### The order words are used in is important

The order that words are used in text is not random. In English, for example, you can say "the red apple" but not "apple red the". The relationships between words in text is very complex. So complex, in fact, that there's an entire field of linguistics devoted to it: syntax. (You can learn more about syntax [here](https://pdfs.semanticscholar.org/ba33/a9656f43a6b7420a180bdeccd5be98fc05eb.pdf), if you're interested.)

However, there is a relatively simply way of capturing some of these relationships between words, originally proposed by Warren Weaver. You can capture quite a bit of information by just looking at which words tend to show up next to each other more often. 


### What are ngrams? 

The general idea is that you can look at each pair (or triple, set of four, etc.) of words that occur next to each other. In a sufficently-large corpus, you're likely to see "the red" and "red apple" several times, but less likely to see "apple red" and "red the". This is useful to know if, for example, you're trying to figure out what someone is more likely to say to help decide between possible output for an automatic speech recognition system.
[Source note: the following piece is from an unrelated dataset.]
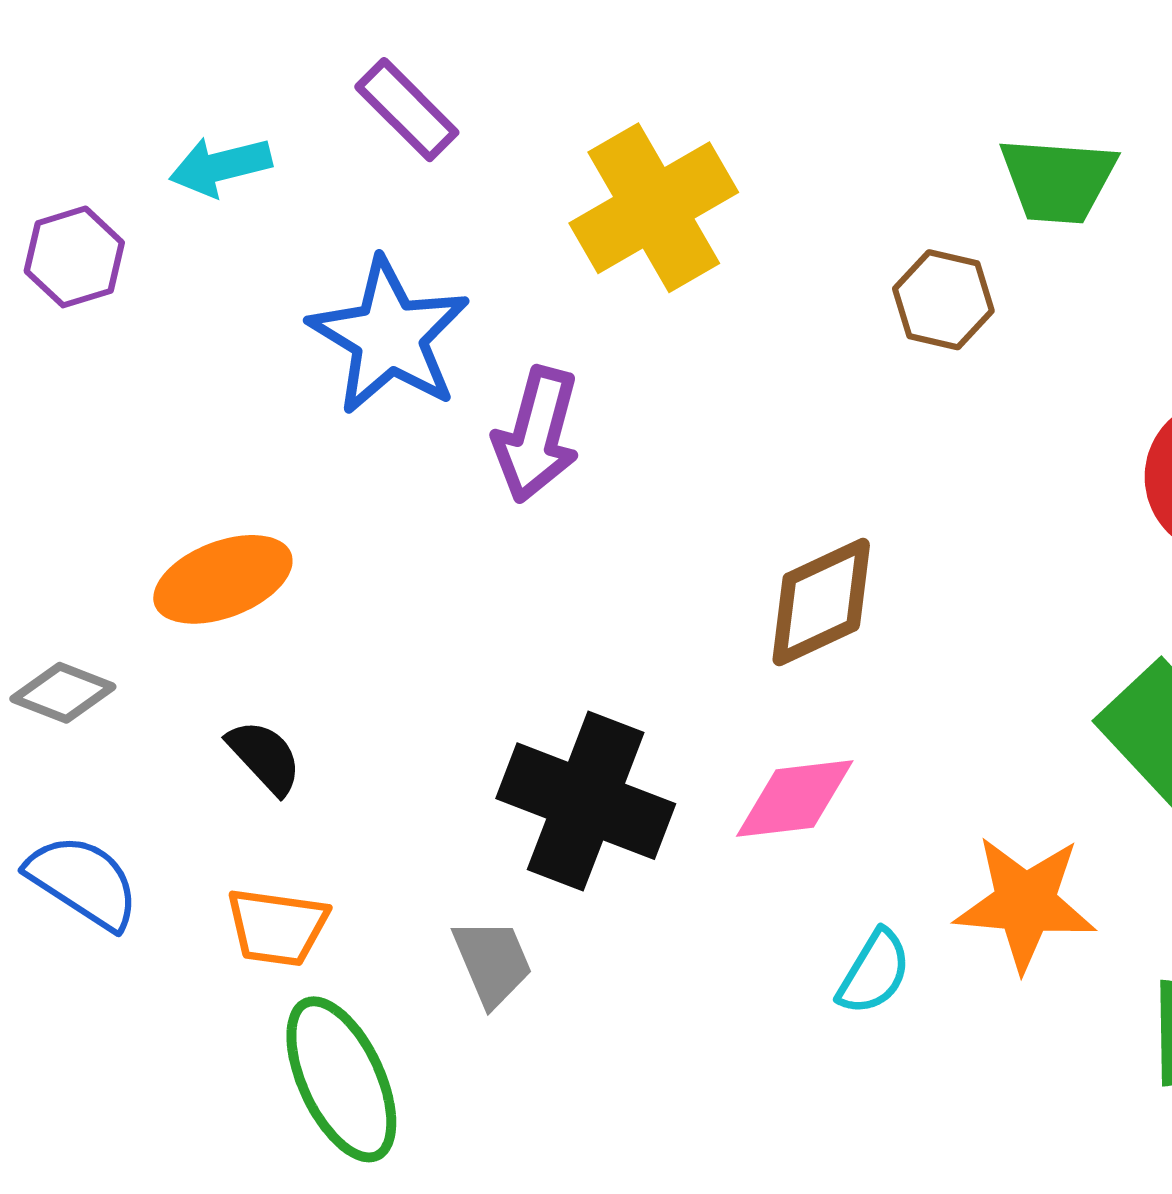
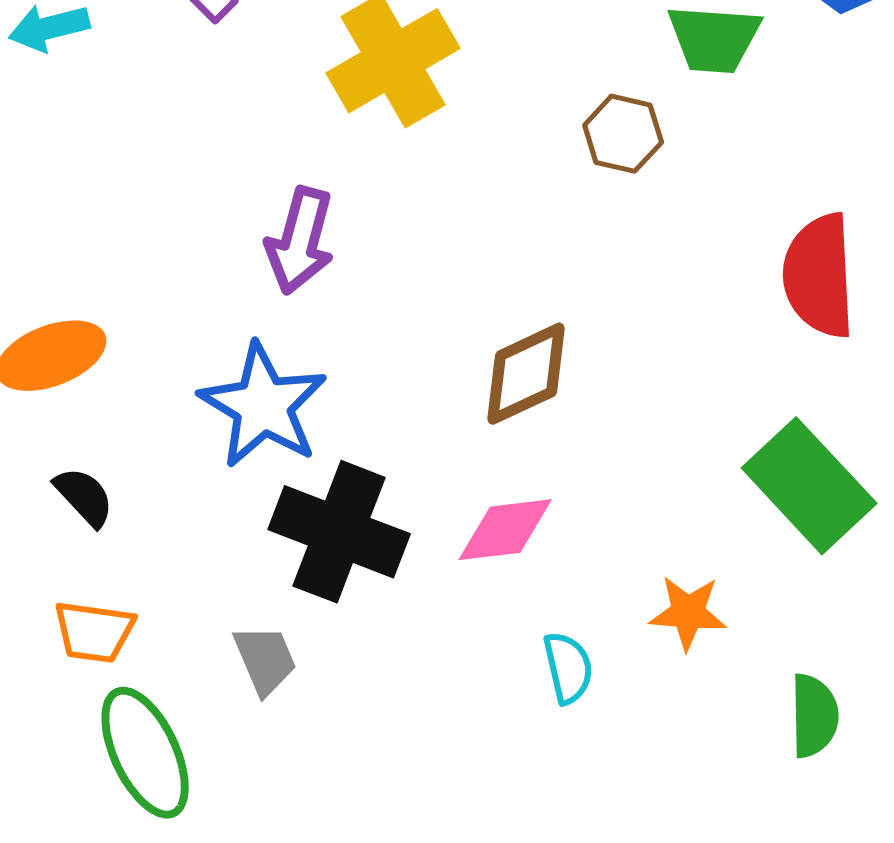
blue star: (389, 336) -> (263, 406), moved
orange star: (1025, 903) -> (688, 613), size x0.7
cyan semicircle: (874, 972) -> (568, 668), turned -44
These co-occuring words are known as "n-grams", where "n" is a number saying how long a string of words you considered. (Unigrams are single words, bigrams are two words, trigrams are three words, 4-grams are four words, 5-grams are five words, etc.)


> **Learning goal:** In this tutorial, you'll learn how to find all the n-grams in a corpus & count how often each is used.

In [1]:
# load in all the modules we're going to need
import nltk, re, string, collections
from nltk.util import ngrams # function for making ngrams

# this corpus is pretty big, so let's look at just one of the files in it
with open("../input/spanish_corpus/spanishText_15000_20000", "r", encoding='latin-1') as file:
    text = file.read()

# check to make sure the file read in alright; let's print out the first 1000 characters
text[0:1000]

'<doc id="32449" title="Himno de las Américas" nonfiltered="1" processed="1" dbindex="15001">\nEl Himno de las Américas es cantado en todas las ceremonias y actos oficiales en conmemoración al Día de las Américas (14 de abril). Letra y música de Rodolfo Sciamarella.\n\n Letra .\n\nUn canto de amistad, de buena vecindad, ;\nunidos nos tendrá eternamente. ;\nPor nuestra libertad, por nuestra lealtad, ;\ntenemos que vivir gloriosamente.\n\nUn símbolo de paz alumbrará el vivir ;\nde todo el Continente Americano. ;\nFuerza de Optimismo, fuerza de Hermandad ;\nserá este canto de buena vecindad.\n\nArgentina, Brasil y Bolivia,\nColombia, Chile y Ecuador;\nUruguay, Venezuela y Honduras ;\nGuatemala y El Salvador,\nCosta Rica, Haití, Nicaragua,\nCuba y Paraguay, ;\nNorteamérica, México y Perú,\nSanto Domingo y Panamá;\n\n¡Son hermanos soberanos de la libertad!\n¡Son hermanos soberanos de la libertad!\n\nEn otras versiones se incluyen Cuba y Canadá.\nSanto Domingo es el nombre colonial de Repúbl

Looking at the text, you can see that there's some extra xml markup that we don't really want to analyze (the suff in <pointy brackets>). Let's get rid of that.

In [2]:
# let's do some preprocessing. We don't care about the XML notation, new lines 
# or punctuation marks other than periods. (We'll consider the end of the sentence
# a "word") We also don't want to consider capitalization. 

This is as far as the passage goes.